§ TO DO:
In the listing below, every line with the word "Wilson" needs to be copied.

-- DATA FOR THIS TASK follows --

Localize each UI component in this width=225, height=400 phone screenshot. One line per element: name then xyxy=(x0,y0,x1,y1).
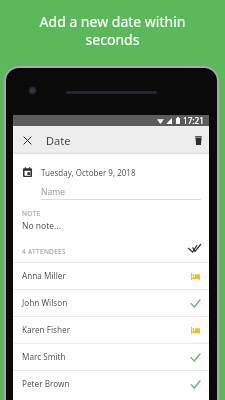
staticText: NOTE xyxy=(22,209,41,218)
button[interactable]: Tuesday, October 9, 2018 xyxy=(13,154,209,182)
button[interactable]: John Wilson xyxy=(13,290,209,316)
button[interactable]: Anna Miller xyxy=(13,263,209,289)
staticText: Karen Fisher xyxy=(22,324,71,335)
button[interactable]: Name xyxy=(13,182,209,199)
staticText: No note... xyxy=(22,220,61,232)
button[interactable]: Close xyxy=(13,126,41,154)
button[interactable]: Peter Brown xyxy=(13,371,209,397)
button[interactable] xyxy=(13,199,209,235)
button[interactable]: Delete xyxy=(187,126,209,154)
staticText: Marc Smith xyxy=(22,351,66,362)
staticText: Tuesday, October 9, 2018 xyxy=(41,167,136,178)
button[interactable]: Marc Smith xyxy=(13,344,209,370)
staticText: Add a new date within seconds xyxy=(0,12,225,49)
staticText: Anna Miller xyxy=(22,270,66,281)
button[interactable]: Select all attendees xyxy=(187,240,202,255)
staticText: 4 ATTENDEES xyxy=(22,247,66,256)
button[interactable]: Karen Fisher xyxy=(13,317,209,343)
staticText: Date xyxy=(46,133,71,148)
staticText: 17:21 xyxy=(183,115,204,126)
staticText: John Wilson xyxy=(22,297,68,308)
staticText: Peter Brown xyxy=(22,378,70,389)
staticText: Name xyxy=(41,186,65,198)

-- DATA FOR THIS TASK concluded --

§ PROBLEM SOLUTION:
button[interactable]: John Wilson xyxy=(13,290,209,316)
staticText: John Wilson xyxy=(22,297,68,308)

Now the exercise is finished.